Saved data entries >>
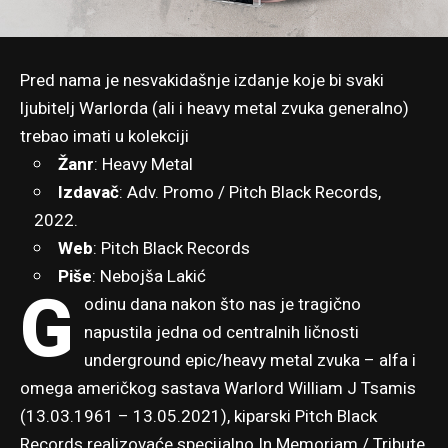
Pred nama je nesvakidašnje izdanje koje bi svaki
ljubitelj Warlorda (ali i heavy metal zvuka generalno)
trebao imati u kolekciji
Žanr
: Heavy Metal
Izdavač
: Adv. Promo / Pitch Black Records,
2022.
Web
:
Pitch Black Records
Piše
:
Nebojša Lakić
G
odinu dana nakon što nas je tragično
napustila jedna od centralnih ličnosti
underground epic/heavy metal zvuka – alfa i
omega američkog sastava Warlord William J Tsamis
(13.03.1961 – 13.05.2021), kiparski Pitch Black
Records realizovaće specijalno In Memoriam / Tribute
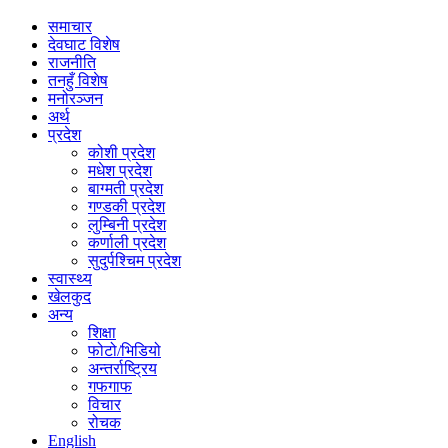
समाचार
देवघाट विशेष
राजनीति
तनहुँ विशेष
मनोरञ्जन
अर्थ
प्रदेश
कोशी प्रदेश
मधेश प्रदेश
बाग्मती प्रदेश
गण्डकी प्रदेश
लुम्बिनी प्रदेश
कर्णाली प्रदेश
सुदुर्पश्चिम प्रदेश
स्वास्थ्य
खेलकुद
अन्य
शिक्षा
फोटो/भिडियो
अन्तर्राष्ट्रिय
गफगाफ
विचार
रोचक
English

---

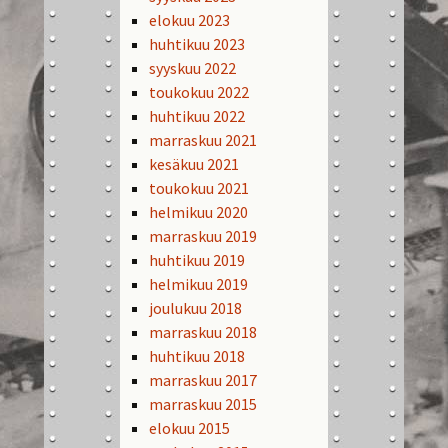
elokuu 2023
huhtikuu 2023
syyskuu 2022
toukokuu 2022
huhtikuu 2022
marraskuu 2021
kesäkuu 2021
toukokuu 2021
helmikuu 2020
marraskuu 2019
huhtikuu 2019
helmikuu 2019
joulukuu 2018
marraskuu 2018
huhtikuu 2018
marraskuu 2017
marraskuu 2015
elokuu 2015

What is required >> Each line of the data that has the string "Pitch" should be returned.

Task result >>
: Adv. Promo / Pitch Black Records,
Pitch Black Records
(13.03.1961 – 13.05.2021), kiparski Pitch Black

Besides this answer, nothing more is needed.